The Quiltart list has been talking about entries for prominent shows, and somebody said she was told that Quilt Visions jurors wanted to see three quilts to see if an artist was developing a particular voice. Several other people opined that if so, this was awful, not fair, etc.
“Maybe I'm being a curmudgeon,” one wrote, “but I also wonder then, how someone who is new to the art quilting world but produces good stuff is going to send in three worthy entries. There has to be a first time. I also know several quilters who produce incredible work, but are incredibly slow – their pieces tend to be big and they are not prolific.”
I have to weigh in against the curmudgeon. The last time I served on a jury we had a discussion on just this subject and decided that we had a bias toward the artist who has produced a body of work. That’s an indication – not proof, but an indication – that the person is dedicated, serious and developed beyond the early stages of experimentation.
So how about the slow-but-wonderful quilter? Well, perhaps the person who has produced only one great quilt in the two-year allotted time span for Visions or Quilt National is at a slight disadvantage. After all, it means only three seconds in front of the jurors’ eyes instead of nine on the first run-through, which reduces the chances of making a good impression. But if the quilt is really great, it certainly can overcome that disadvantage.
But wait. The slow-but-wonderful quilter is not the one that I’m biased against. I’m biased against the quilter who has three pieces, but the pieces don’t seem to be emanating from the same brain. That’s the situation that sends me little whiffs of “dilettante” or “beginner” and makes me wonder if this person is ready for the exposure of a premier show. If I were contemplating an entry to an important show and I had only one excellent piece, I think I’d enter just that one rather than the excellent one plus two unrelated, not-so-great pieces. I might even enter just one rather than an excellent one plus two other unrelated excellent ones.
Does this mean jurors are prejudiced against beginners? Well, in my opinion, yes. Not because they’re beginners, but because they haven’t yet reached a level of accomplishment that deserves recognition. In the quilting world there are plenty of venues for beginners, but Visions and Quilt National are not among them.

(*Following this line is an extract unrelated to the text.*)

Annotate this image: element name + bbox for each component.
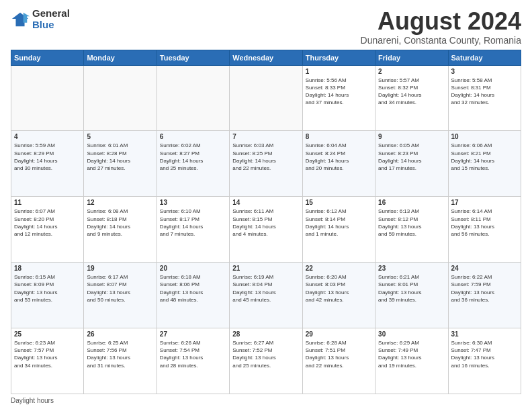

There is such a thing as paying your dues before you get the good opportunities. I don’t advocate that artists should send a resume along with their digital images and entry fee, but it usually doesn’t take a resume to differentiate an apprentice from a journeyman. One tipoff is that whole "body of work" concept.
Many quilters who want to play in the big leagues of Visions and Quilt National spend a lot of time psyching out the juries they’re trying to impress. Should I submit a body of work rather than unrelated pieces? If so, which body of work? What if I only have two pieces in the body of work? Maybe we’re overanalyzing the situation and shooting ourselves in the foot, but hey, you have to have something to think about when you’re lying in bed in the middle of the night not sleeping.

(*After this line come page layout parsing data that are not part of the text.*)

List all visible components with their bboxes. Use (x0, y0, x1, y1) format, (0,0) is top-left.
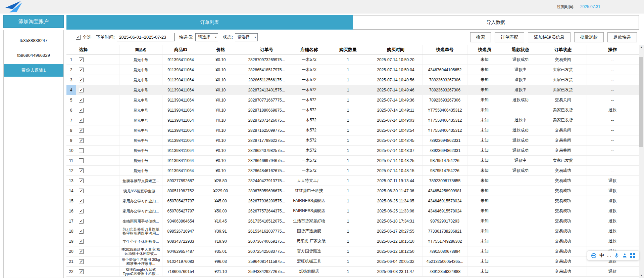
courier-cell: 未知 (467, 156, 502, 165)
order-no-cell: 282870771667775... (242, 95, 291, 105)
action-cell[interactable]: 退款 (587, 267, 638, 276)
ime-language-indicator[interactable]: 中 (599, 252, 604, 259)
product-name-cell: 晨光中号 (119, 125, 162, 135)
tab-import-data[interactable]: 导入数据 (353, 15, 639, 30)
action-cell[interactable]: 退款 (587, 176, 638, 186)
row-number-cell[interactable]: 13 (66, 176, 76, 186)
refund-status-cell: 退款成功 (502, 125, 539, 135)
tab-order-list[interactable]: 订单列表 (66, 15, 353, 30)
row-select-checkbox[interactable] (79, 78, 84, 82)
user-icon[interactable] (622, 253, 627, 258)
row-number-cell[interactable]: 4 (66, 85, 76, 95)
row-select-checkbox[interactable] (79, 128, 84, 133)
quantity-cell: 1 (327, 246, 369, 256)
add-taobao-account-button[interactable]: 添加淘宝账户 (3, 15, 64, 28)
row-select-checkbox[interactable] (79, 239, 84, 244)
product-id-cell: 910241976083 (162, 256, 199, 266)
order-no-cell: 282871779862275... (242, 135, 291, 145)
row-select-checkbox[interactable] (79, 269, 84, 274)
scroll-down-arrow[interactable]: ▼ (639, 273, 644, 278)
row-number-cell[interactable]: 12 (66, 166, 76, 175)
row-select-checkbox[interactable] (79, 199, 84, 203)
row-select-checkbox[interactable] (79, 108, 84, 113)
row-select-checkbox[interactable] (79, 118, 84, 123)
row-number-cell[interactable]: 6 (66, 105, 76, 115)
row-select-checkbox[interactable] (79, 168, 84, 173)
scrollbar-track[interactable] (639, 50, 644, 273)
row-number-cell[interactable]: 18 (66, 226, 76, 236)
row-number-cell[interactable]: 20 (66, 246, 76, 256)
row-number-cell[interactable]: 11 (66, 156, 76, 165)
order-no-cell: 282872413401575... (242, 85, 291, 95)
shop-name-cell: 一木572 (291, 95, 327, 105)
row-number-cell[interactable]: 19 (66, 236, 76, 246)
row-number-cell[interactable]: 17 (66, 216, 76, 226)
grid-icon[interactable] (630, 253, 635, 258)
courier-select[interactable]: 请选择 ▾ (195, 33, 218, 41)
select-all-checkbox[interactable] (76, 35, 81, 40)
price-cell: ¥0.10 (199, 156, 242, 165)
row-select-checkbox[interactable] (79, 148, 84, 153)
sidebar-account-item[interactable]: tb3588838247 (4, 34, 63, 47)
scroll-up-arrow[interactable]: ▲ (639, 45, 644, 50)
status-label: 状态: (223, 34, 233, 40)
product-id-cell: 911398411064 (162, 135, 199, 145)
action-cell[interactable]: 退款 (587, 206, 638, 216)
action-cell[interactable]: 退款 (587, 216, 638, 226)
row-select-checkbox[interactable] (79, 178, 84, 183)
row-number-cell[interactable]: 15 (66, 196, 76, 206)
search-button[interactable]: 搜索 (470, 32, 491, 42)
row-number-cell[interactable]: 16 (66, 206, 76, 216)
action-cell[interactable]: 退款 (587, 236, 638, 246)
row-number-cell[interactable]: 10 (66, 146, 76, 155)
sidebar-account-item[interactable]: 带你去逗雏1 (4, 64, 63, 77)
tracking-no-cell: 9879514754226 (423, 166, 467, 175)
product-id-cell: 800511982752 (162, 186, 199, 196)
row-select-checkbox[interactable] (79, 98, 84, 103)
price-cell: ¥50.00 (199, 206, 242, 216)
buy-time-cell: 2025-06-18 17:34:31 (369, 216, 423, 226)
row-number-cell[interactable]: 8 (66, 125, 76, 135)
row-select-checkbox[interactable] (79, 68, 84, 72)
row-select-checkbox[interactable] (79, 158, 84, 163)
microphone-icon[interactable] (614, 253, 619, 258)
row-select-checkbox[interactable] (79, 249, 84, 254)
row-select-checkbox[interactable] (79, 88, 84, 92)
row-number-cell[interactable]: 7 (66, 115, 76, 125)
row-number-cell[interactable]: 14 (66, 186, 76, 196)
row-select-checkbox[interactable] (79, 209, 84, 213)
batch-refund-button[interactable]: 批量退款 (574, 32, 604, 42)
order-status-cell: 交易成功 (539, 226, 587, 236)
row-select-checkbox[interactable] (79, 57, 84, 62)
action-cell[interactable]: 退款 (587, 226, 638, 236)
row-select-checkbox[interactable] (79, 138, 84, 143)
add-courier-info-button[interactable]: 添加快递员信息 (528, 32, 571, 42)
buy-time-cell: 2025-07-14 10:49:46 (369, 85, 423, 95)
row-number-cell[interactable]: 1 (66, 55, 76, 65)
refund-express-button[interactable]: 退款快递 (607, 32, 637, 42)
row-number-cell[interactable]: 21 (66, 256, 76, 266)
order-no-cell: 282872071426075... (242, 115, 291, 125)
status-select[interactable]: 请选择 ▾ (235, 33, 258, 41)
row-select-checkbox[interactable] (79, 259, 84, 264)
table-scrollbar[interactable]: ▲ ▼ (639, 45, 644, 278)
action-cell[interactable]: 退款 (587, 186, 638, 196)
row-select-checkbox[interactable] (79, 189, 84, 193)
row-number-cell[interactable]: 22 (66, 267, 76, 276)
action-cell[interactable]: 退款 (587, 196, 638, 206)
row-number-cell[interactable]: 9 (66, 135, 76, 145)
ime-logo-icon[interactable] (591, 253, 596, 258)
row-number-cell[interactable]: 2 (66, 65, 76, 75)
row-number-cell[interactable]: 3 (66, 75, 76, 85)
row-select-checkbox[interactable] (79, 229, 84, 234)
order-match-button[interactable]: 订单匹配 (495, 32, 524, 42)
scrollbar-thumb[interactable] (639, 57, 643, 147)
row-number-cell[interactable]: 5 (66, 95, 76, 105)
action-cell[interactable]: 退款 (587, 105, 638, 115)
product-name-cell: 季2025新款中大童宽 松运动裤子休闲防蚊... (119, 246, 162, 256)
sidebar-account-item[interactable]: tb868044966329 (4, 49, 63, 62)
punctuation-icon[interactable]: 。, (607, 253, 611, 258)
order-time-range-input[interactable] (117, 33, 175, 41)
row-select-checkbox[interactable] (79, 219, 84, 224)
buy-time-cell: 2025-06-04 20:05:32 (369, 256, 423, 266)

I had serious conversations with myself at the beginning of the year when I knew it was time to get busy on my Quilt National entry, which is due in early September. My problem was having three distinct bodies of work.
One was the “postage quilts” like those at the top of the right column of this page. I liked that work a lot, had had very good luck with it recently in juried competitions (Quilt National ’09 and Fiberart International 2010), and had two new ones in progress.
A second one was the fine-line piecing that I have been doing for several years, most recently a couple of huge quilts for an invitational exhibit curated by Nancy Crow. Earlier quilts from this body of work had a so-so record with juries, accepted in two nice shows (one of these, Crazed 1, is shown farther down in the right-hand column) but rejected in two others, including Quilt Visions, but I thought I was on a roll coming off the year of work I had put into the latest pieces.
A third one was a new 3-D approach that I had been thinking about but had not yet executed. I thought it would be exciting and different, and would probably appeal to juries because it wasn’t like everything else they would be looking at; even if it wasn’t great it would get extra points for originality.
I knew I wanted to submit all three entries from the same type of work, but which one to choose? After much agonizing I decided to go with the fine-line piecing. Perhaps I was foolish to abandon the postage quilts, which were on a winning streak. But I want my quilting persona to be firmly grounded in piecing rather than in “novelty” approaches, and three novelty quilts in a row in big shows might dangerously signal that I had abandoned my roots. Similarly, I thought it was too risky to spend eight months on a totally new approach that might turn out to be a failed experiment.
I suspect a lot of other quilters have gone or are going through similar agonies of decision-making about Quilt National, either several months ago as they decided what to work on this year, or now as they decide which of their finished works they will use for their entry. And the joke is that we have no idea why a particular juror, or a particular jury, is going to decide yes or no.